Von Jürgen Schmieder und Benedikt Warmbrunn

Cojones. Oder, auf gut Deutsch: Eier. Wer verstehen will, warum Saúl Álvarez, der wegen seiner zimtig-rötlichen Haare und den Sommersprossen von allen nur Canelo genannt wird, derzeit als der über alle Gewichtsklassen hinweg beste Boxer der Welt gilt und wieso das WM-Duell am Samstag in Dallas gegen Billy Joe Saunders von Freunden des Faustgefechts herbeigesehnt wird wie seit Jahren kein Kampf mehr, der sollte sich mit den, so zumindest das Klischee, für mexikanische Kämpfer so bedeutsamen Körperteilen beschäftigen. Cojones stehen für Tapferkeit, Entschlossenheit, Aggressivität; aber sehr häufig auch, und das nicht nur im Profisport, für Ignoranz, Arroganz und Dummheit. Und genau das führt zur bislang einzigen Niederlage von Canelo Álvarez in 58 Profikämpfen.

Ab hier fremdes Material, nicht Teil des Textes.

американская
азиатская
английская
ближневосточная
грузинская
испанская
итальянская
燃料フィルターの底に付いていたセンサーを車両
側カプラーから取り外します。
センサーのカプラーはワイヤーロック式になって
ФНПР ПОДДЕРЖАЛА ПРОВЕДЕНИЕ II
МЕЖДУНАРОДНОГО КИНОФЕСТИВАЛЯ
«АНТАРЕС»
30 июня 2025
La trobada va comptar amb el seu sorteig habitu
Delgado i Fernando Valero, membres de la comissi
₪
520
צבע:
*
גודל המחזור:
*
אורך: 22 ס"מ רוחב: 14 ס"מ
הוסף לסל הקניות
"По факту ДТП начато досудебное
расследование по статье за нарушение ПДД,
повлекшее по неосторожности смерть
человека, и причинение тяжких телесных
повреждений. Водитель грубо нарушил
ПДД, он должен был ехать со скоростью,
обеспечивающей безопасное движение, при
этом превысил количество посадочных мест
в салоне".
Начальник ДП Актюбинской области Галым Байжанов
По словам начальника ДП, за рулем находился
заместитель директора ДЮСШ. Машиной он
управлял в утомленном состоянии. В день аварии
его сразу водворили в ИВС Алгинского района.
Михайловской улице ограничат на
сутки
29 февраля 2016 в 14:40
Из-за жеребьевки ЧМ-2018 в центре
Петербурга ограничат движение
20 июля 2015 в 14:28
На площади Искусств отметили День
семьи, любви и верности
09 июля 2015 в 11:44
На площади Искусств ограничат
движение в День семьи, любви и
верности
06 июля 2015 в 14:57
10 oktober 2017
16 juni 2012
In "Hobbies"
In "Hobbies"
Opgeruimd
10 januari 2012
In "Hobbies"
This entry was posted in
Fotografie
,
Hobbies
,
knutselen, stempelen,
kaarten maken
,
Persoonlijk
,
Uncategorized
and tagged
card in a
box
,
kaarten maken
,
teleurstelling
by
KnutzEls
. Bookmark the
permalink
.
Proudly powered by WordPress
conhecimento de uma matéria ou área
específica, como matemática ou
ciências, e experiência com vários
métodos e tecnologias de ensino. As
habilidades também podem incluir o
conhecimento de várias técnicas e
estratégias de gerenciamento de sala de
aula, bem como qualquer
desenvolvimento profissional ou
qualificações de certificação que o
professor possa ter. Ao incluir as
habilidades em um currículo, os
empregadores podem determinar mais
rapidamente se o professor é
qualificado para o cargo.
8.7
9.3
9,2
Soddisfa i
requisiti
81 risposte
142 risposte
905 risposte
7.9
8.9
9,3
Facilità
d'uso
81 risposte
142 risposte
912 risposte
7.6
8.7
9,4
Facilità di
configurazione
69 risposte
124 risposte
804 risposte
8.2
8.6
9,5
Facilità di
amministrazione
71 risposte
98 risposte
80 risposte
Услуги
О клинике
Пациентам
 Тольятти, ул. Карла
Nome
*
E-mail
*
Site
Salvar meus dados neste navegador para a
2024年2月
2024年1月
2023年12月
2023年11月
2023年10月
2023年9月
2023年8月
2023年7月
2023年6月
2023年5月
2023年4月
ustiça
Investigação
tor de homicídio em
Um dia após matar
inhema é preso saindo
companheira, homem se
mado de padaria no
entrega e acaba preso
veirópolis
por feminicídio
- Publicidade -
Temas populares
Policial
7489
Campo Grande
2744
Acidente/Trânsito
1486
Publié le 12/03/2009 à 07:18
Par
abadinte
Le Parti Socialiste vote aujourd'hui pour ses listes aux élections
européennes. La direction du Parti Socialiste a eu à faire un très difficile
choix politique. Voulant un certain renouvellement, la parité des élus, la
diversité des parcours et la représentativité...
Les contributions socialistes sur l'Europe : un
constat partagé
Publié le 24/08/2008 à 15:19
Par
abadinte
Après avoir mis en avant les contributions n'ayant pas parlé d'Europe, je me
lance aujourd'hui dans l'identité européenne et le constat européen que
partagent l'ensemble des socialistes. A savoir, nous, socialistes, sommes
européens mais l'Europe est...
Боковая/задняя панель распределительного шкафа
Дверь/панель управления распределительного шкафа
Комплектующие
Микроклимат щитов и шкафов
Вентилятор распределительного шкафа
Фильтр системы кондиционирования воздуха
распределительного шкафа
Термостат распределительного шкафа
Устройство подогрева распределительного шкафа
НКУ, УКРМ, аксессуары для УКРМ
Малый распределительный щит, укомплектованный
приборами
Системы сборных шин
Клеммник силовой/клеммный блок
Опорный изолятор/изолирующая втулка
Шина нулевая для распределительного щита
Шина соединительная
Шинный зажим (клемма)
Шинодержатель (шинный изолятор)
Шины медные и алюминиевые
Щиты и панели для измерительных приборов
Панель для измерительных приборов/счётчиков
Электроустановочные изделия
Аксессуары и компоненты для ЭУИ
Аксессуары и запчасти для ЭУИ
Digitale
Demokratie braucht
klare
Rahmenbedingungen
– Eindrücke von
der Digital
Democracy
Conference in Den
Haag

September 2013, Las Vegas: Álvarez trat an gegen Floyd Mayweather junior; der damals beste Boxer der Welt und mit 36 Jahren auf dem Höhepunkt seiner Karriere. Álvarez war ein 23 Jahre alter, verheißungsvoller Boxer, der in den Jahren zuvor mehrere namhafte Gegner besiegte hatte; schon damals war klar: Die Zukunft würde ihm gehören. Álvarez jedoch wollte die Gegenwart, den bestmöglichen Mayweather besiegen, zum ersten Mal in dessen Karriere. Álvarez marschierte mutig nach vorne und schlug wild um sich - doch er wird wahrscheinlich niemals so alt werden, wie ihn Mayweather an diesem Abend aussehen ließ. Statistiken erzählen meist nicht die ganze Geschichte eines Kampfes, in diesem Fall aber schon: Álvarez schlug häufiger, doch traf er nur bei jedem fünften Versuch; insgesamt gelangen Mayweather 115 Treffer mehr als Álvarez. Canelo wurde vorgeführt.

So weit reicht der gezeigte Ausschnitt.